Rétablir la confiance parmi la jeunesse ghanéenne n’est pas seulement une nécessité économique mais aussi un impératif moral. Une nation qui néglige sa jeunesse risque le déclin moral et l’instabilité sociale. Nous devons démontrer, par l’action, que le rêve ghanéen reste vivant : que l’intégrité, la discipline et le travail acharné peuvent encore mener au succès.

La nouvelle administration doit communiquer ses politiques de manière transparente, offrir des opportunités véritablement accessibles et modéliser une responsabilité qui rétablisse la confiance du public. Lorsque les jeunes croient en l’équité du système, la frustration se transforme en innovation ; Lorsqu’ils voient un leadership honnête et des opportunités équitables, ils canalisent leur créativité vers le progrès national plutôt que vers le désespoir.

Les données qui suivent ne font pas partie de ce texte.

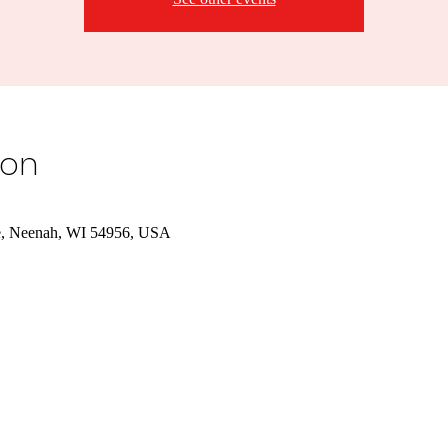
ion
e, Neenah, WI 54956, USA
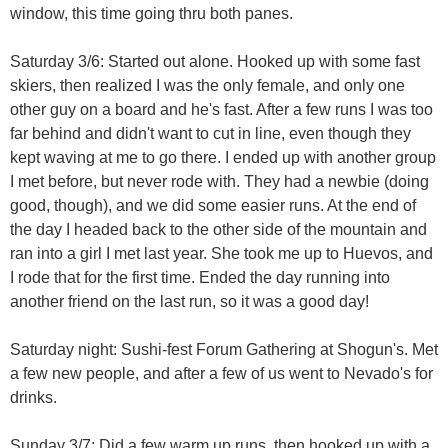
window, this time going thru both panes.
Saturday 3/6: Started out alone. Hooked up with some fast
skiers, then realized I was the only female, and only one
other guy on a board and he's fast. After a few runs I was too
far behind and didn't want to cut in line, even though they
kept waving at me to go there. I ended up with another group
I met before, but never rode with. They had a newbie (doing
good, though), and we did some easier runs. At the end of
the day I headed back to the other side of the mountain and
ran into a girl I met last year. She took me up to Huevos, and
I rode that for the first time. Ended the day running into
another friend on the last run, so it was a good day!
Saturday night: Sushi-fest Forum Gathering at Shogun's. Met
a few new people, and after a few of us went to Nevado's for
drinks.
Sunday 3/7: Did a few warm up runs, then hooked up with a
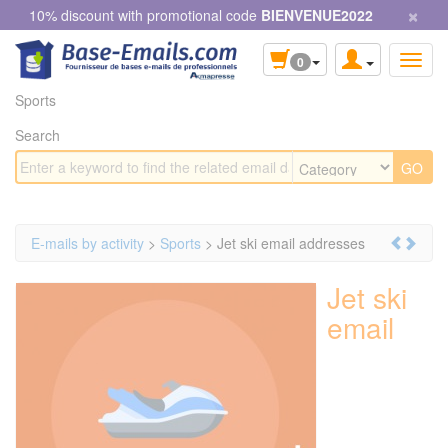
×
Cookies management panel
10% discount with promotional code
BIENVENUE2022
0
Sports
Search
E-mails by activity
>
Sports
> Jet ski email addresses
Jet ski
email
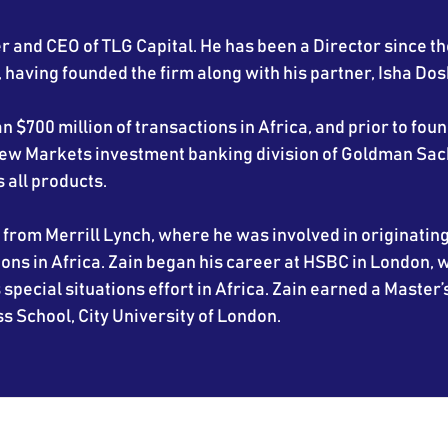
r and CEO of TLG Capital. He has been a Director since th
having founded the firm along with his partner, Isha Dosh
 $700 million of transactions in Africa, and prior to fou
 New Markets investment banking division of Goldman Sac
all products.
from Merrill Lynch, where he was involved in originatin
ns in Africa. Zain began his career at HSBC in London,
 special situations effort in Africa. Zain earned a Master’
s School, City University of London.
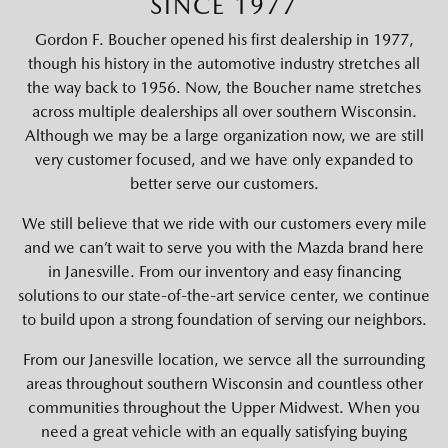
SINCE 1977
Gordon F. Boucher opened his first dealership in 1977,
though his history in the automotive industry stretches all
the way back to 1956. Now, the Boucher name stretches
across multiple dealerships all over southern Wisconsin.
Although we may be a large organization now, we are still
very customer focused, and we have only expanded to
better serve our customers.
We still believe that we ride with our customers every mile
and we can’t wait to serve you with the Mazda brand here
in Janesville. From our inventory and easy financing
solutions to our state-of-the-art service center, we continue
to build upon a strong foundation of serving our neighbors.
From our Janesville location, we servce all the surrounding
areas throughout southern Wisconsin and countless other
communities throughout the Upper Midwest. When you
need a great vehicle with an equally satisfying buying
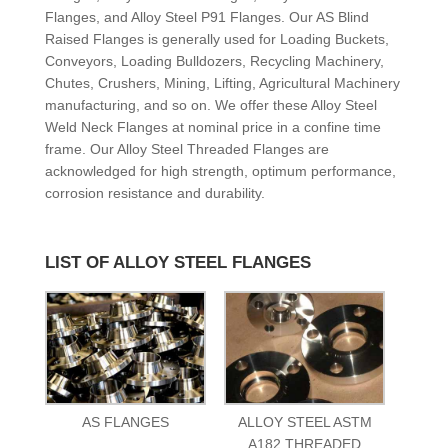
Flanges, and Alloy Steel P91 Flanges. Our AS Blind
Raised Flanges is generally used for Loading Buckets,
Conveyors, Loading Bulldozers, Recycling Machinery,
Chutes, Crushers, Mining, Lifting, Agricultural Machinery
manufacturing, and so on. We offer these Alloy Steel
Weld Neck Flanges at nominal price in a confine time
frame. Our Alloy Steel Threaded Flanges are
acknowledged for high strength, optimum performance,
corrosion resistance and durability.
LIST OF ALLOY STEEL FLANGES
AS FLANGES
ALLOY STEEL ASTM
A182 THREADED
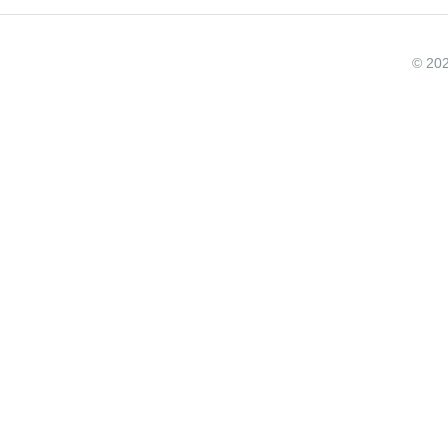
© 202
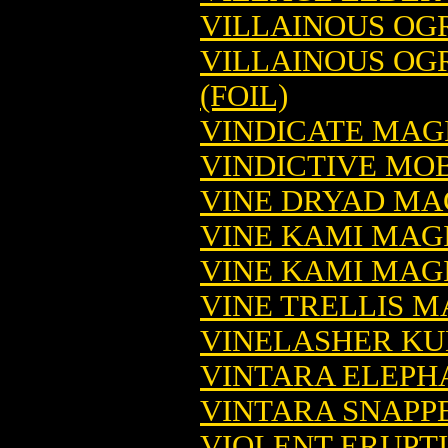
VILLAINOUS OG
VILLAINOUS OG
(FOIL)
VINDICATE MAG
VINDICTIVE MO
VINE DRYAD MA
VINE KAMI MAG
VINE KAMI MAGI
VINE TRELLIS 
VINELASHER KU
VINTARA ELEPH
VINTARA SNAPP
VIOLENT ERUPT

Une gouvernance efficace et une citoyenneté active doivent donc coexister, non seulement pour générer des emplois, mais aussi pour restaurer le sentiment plus profond de confiance psychologique qui soutient l’identité nationale et l’objectif collectif.

Récupérer l’avenir ensemble

La crise du chômage des jeunes au Ghana est à la fois un défi économique et un test moral pour notre volonté collective. Il appelle à un réveil national qui valorise les compétences plutôt que le statut, l’innovation plutôt que l’imitation et le progrès partagé plutôt que le gain individuel.

La nouvelle administration doit diriger cette transformation avec courage, vision et responsabilité. Pourtant, c’est le peuple ghanéen – en particulier la génération plus âgée et la diaspora – qui doit soutenir cet effort par le biais du mentorat, de la participation et de la foi en notre potentiel collectif.

Si nous nous levons ensemble en ce moment déterminant, nous créerons non seulement des emplois, mais redonnerons également la dignité, la stabilité et la confiance à toute une génération. Ce faisant, nous affirmons que l’avenir du Ghana n’est pas perdu : il attend d’être récupéré par un peuple déterminé et déterminé à redonner vie à l’espoir.